As I left the house next morning with the local Communist secretary I saw an obvious Special Branch man standing just a few yards away. When we moved off he followed. He made no attempt to cover himself, just plunged after us some five yards or so behind. We then decided to part to establish which of us he was interested in. If he continued to follow me, I was to inform the secretary by telephone and cut short our programme of activities for the day.

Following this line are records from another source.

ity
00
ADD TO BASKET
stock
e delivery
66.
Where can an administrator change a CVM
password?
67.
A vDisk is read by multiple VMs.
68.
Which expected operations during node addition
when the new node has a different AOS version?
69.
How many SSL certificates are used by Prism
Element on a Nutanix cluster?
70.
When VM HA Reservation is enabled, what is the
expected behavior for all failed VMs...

He did continue to follow me. After about an hour of this shadowed progress, I went to keep an appointment with a young lady whom I had been on friendly terms with before I left the Navy. After all, Devonport was my port division and in my dancing days I had made quite a number of friends. When we met I pointed out my unsolicited bodyguard and described what had been happening. She clapped her hands with excitement. `How wonderful!` she said, `Let’s go everywhere and see if he comes after us.` We walked round every floor of the local Selfridges, examining goods in every department; so did he. From there we went to a continuous performance cinema; he sat just behind. From there to a tea shop; he came in too. And everywhere the three of us went he kept the same distance, as if he had been instructed never to let the space between us by any more or less than five yards.


At about 6 pm I parted with my friend, promising to be at her house that evening. I turned down a narrow street running parallel to the main street in Plymouth, and there, by a pub, I saw Gentry, approaching me from the side, with his head down, as if this were an accidental meeting. He greeted me effusively, nodded at the pub door and suggested taking a glass of beer. I did not refuse. I was getting only seventeen and sixpence from the state, so why not add a few state coppers to the total, if only in kind? It was over this state-paid glass of beer that the real conspiracy began. Looking round with the exaggerated secrecy of a ham actor, Gentry squeezed out of one side of his mouth the words, `If you have any leaflets or anything to distribute in the barracks, give them to me. I’ll get them in for you`.


`OK,` I said, looking round in the same ham actor manner. `There’s a piss house across the street. Let’s nip over there and we can talk.` It was empty when we came in, but the clump of heavy boots dashing up to the entrance stopped me socking Gentry and landing him right in the excrement. I told him to go to his ailing mother, and walked out alone; but the tail still stuck. However, by means of the old motorbus switch, which was very easy in Plymouth then, I lost him and spent a pleasant evening in delightful company.


So Terence Gentry, deserter, small-time crook, whoremonger and syphilitic, went down in the annals of naval history as `Mr X`, an undercover, ocean-going James Bond, who exposed to the British Secret Service the nefarious plot of Wincott. I have perhaps devoted a lot of time and space to a figure who did not even rate the honour of being burnt on a bonfire on the Fifth of November. But he is an example of the sources of information the Admiralty were prepared to use in the panic caused by Invergordon.